Further, in the multi-axis grinding machine, the fact that the increasing trend of the amount of change in machining accuracy occurs uniformly for all of the plurality of work chuck shafts, the machining accuracy of each work chuck shaft is reduced. When calculating the amount of change, it is only necessary to measure and detect the processing accuracy of the workpiece only after the previous and the current two grinding operations, and to calculate the changing tendency of the processing accuracy independently for each work chuck axis. In order to improve the grinding accuracy by quickly finding the tendency of the change in the grinding accuracy in contrast to the fact that the change tendency cannot be grasped unless the grinding accuracy is measured and detected many times, and by modifying the grinding conditions As a result, an effect of efficiently improving the accuracy of grinding can be obtained.
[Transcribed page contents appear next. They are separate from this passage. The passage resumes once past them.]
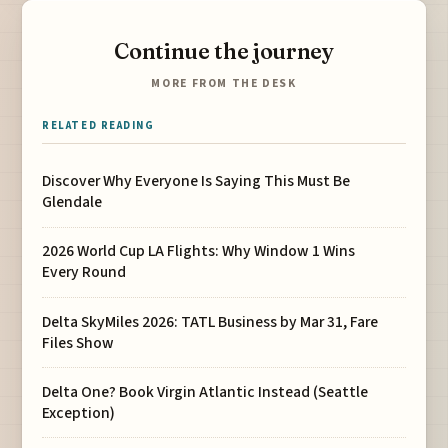
Continue the journey
MORE FROM THE DESK
RELATED READING
Discover Why Everyone Is Saying This Must Be
Glendale
2026 World Cup LA Flights: Why Window 1 Wins
Every Round
Delta SkyMiles 2026: TATL Business by Mar 31, Fare
Files Show
Delta One? Book Virgin Atlantic Instead (Seattle
Exception)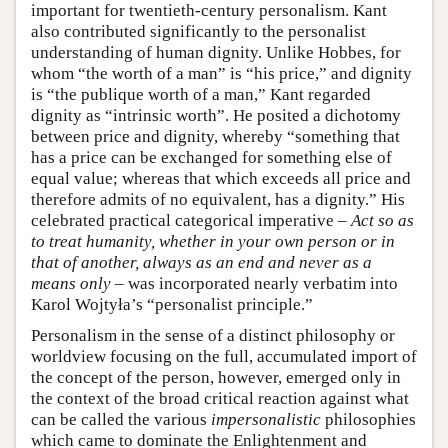
important for twentieth-century personalism. Kant
also contributed significantly to the personalist
understanding of human dignity. Unlike Hobbes, for
whom “the worth of a man” is “his price,” and dignity
is “the publique worth of a man,” Kant regarded
dignity as “intrinsic worth”. He posited a dichotomy
between price and dignity, whereby “something that
has a price can be exchanged for something else of
equal value; whereas that which exceeds all price and
therefore admits of no equivalent, has a dignity.” His
celebrated practical categorical imperative –
Act so as
to treat humanity, whether in your own person or in
that of another, always as an end and never as a
means only
– was incorporated nearly verbatim into
Karol Wojtyła’s “personalist principle.”
Personalism in the sense of a distinct philosophy or
worldview focusing on the full, accumulated import of
the concept of the person, however, emerged only in
the context of the broad critical reaction against what
can be called the various
impersonalistic
philosophies
which came to dominate the Enlightenment and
[Brief description of the drawings]

FIG. 1 is a block diagram illustrating an overall configuration of a control device for a multi-axis grinding machine according to an embodiment of the present invention.
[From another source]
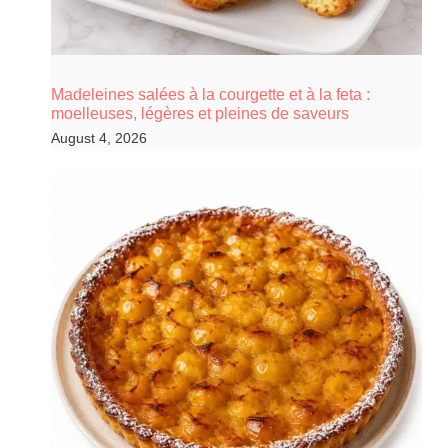
Madeleines salées à la courgette et à la feta :
moelleuses, légères et pleines de saveurs
August 4, 2026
FIG. 2 is a flowchart showing a correction operation of processing accuracy performed by the control device.

[Explanation of symbols]

 DESCRIPTION OF SYMBOLS 10 ... Multi-axis grinder 10 12A ... Work chuck shaft 12B ... Work chuck shaft 13 ... Machine stand 14 ... Machine body 16 ... Grinding wheel stand 18A ... Grinding wheel shaft 20 ... Grinding stone 30A ... Dog 30B ... Dog 32 ... Limit switch 34 ... Work chuck shaft Number detecting means 40 Dresser 42 Grinding wheel state detecting means 46 Machining accuracy measuring device 48 Machining accuracy detector 50 Grinding control section 52 Grinding condition calculating means 52A Memory means 54 Grinding condition setting means 56 Grinding for each axis Condition selecting means 58 ... Grinding condition changing means

Continuation of the front page (58) Field surveyed (Int.Cl. ⁶ , DB name) B24B 49/18 B24B 5/06 B24B 47/25

Claims (1)

(57) [Claims] 1. A work comprising: a plurality of work chuck shafts; a grindstone shaft having a tip attached to a grindstone for performing a grinding process of a work held by the plurality of work chuck shafts; and a grindstone attached to the grindstone shaft. Numerical control means for controlling the grinding in accordance with a predetermined numerical control program, and a multi-axis grinding machine control device for correcting the grinding accuracy in each work chuck shaft of the grinding machine equipped with a dresser device for grinding wheel dressing, Processing accuracy detecting means for detecting, via a taper value, the grinding accuracy of the work on each work chuck shaft ground by the grindstone, and identifying the work chuck shaft that is currently performing work grinding by the grindstone of the grindstone shaft, Work chuck axis detecting means for detecting, and detecting and transmitting dressing data indicating a dressing state of the grindstone by the dresser device. Dressing data detecting means, and a processing accuracy correcting means capable of adjusting a predetermined parameter indicating a grinding processing condition of the grindstone for each work held on each of the work chuck shafts, and correcting the grinding accuracy of each work. Data of a taper value representing the processing accuracy of each work chuck axis detected by the processing accuracy detection means, an identification number of the work chuck axis detected by the work chuck axis detection means, detected by the dressing data detection means , machining of the grinding wheel in accordance with the average amount of change in the machining accuracy with from the dressing data sent <br/> obtain an average change amount of the machining accuracy regarding the plurality of workpiece chuck axis for each workpiece chuck shafts A predetermined parameter value corresponding to the condition is obtained, and the processing accuracy is corrected according to the obtained parameter value. A machining accuracy correction control means for operating the means and correcting the machining accuracy for each work chuck axis.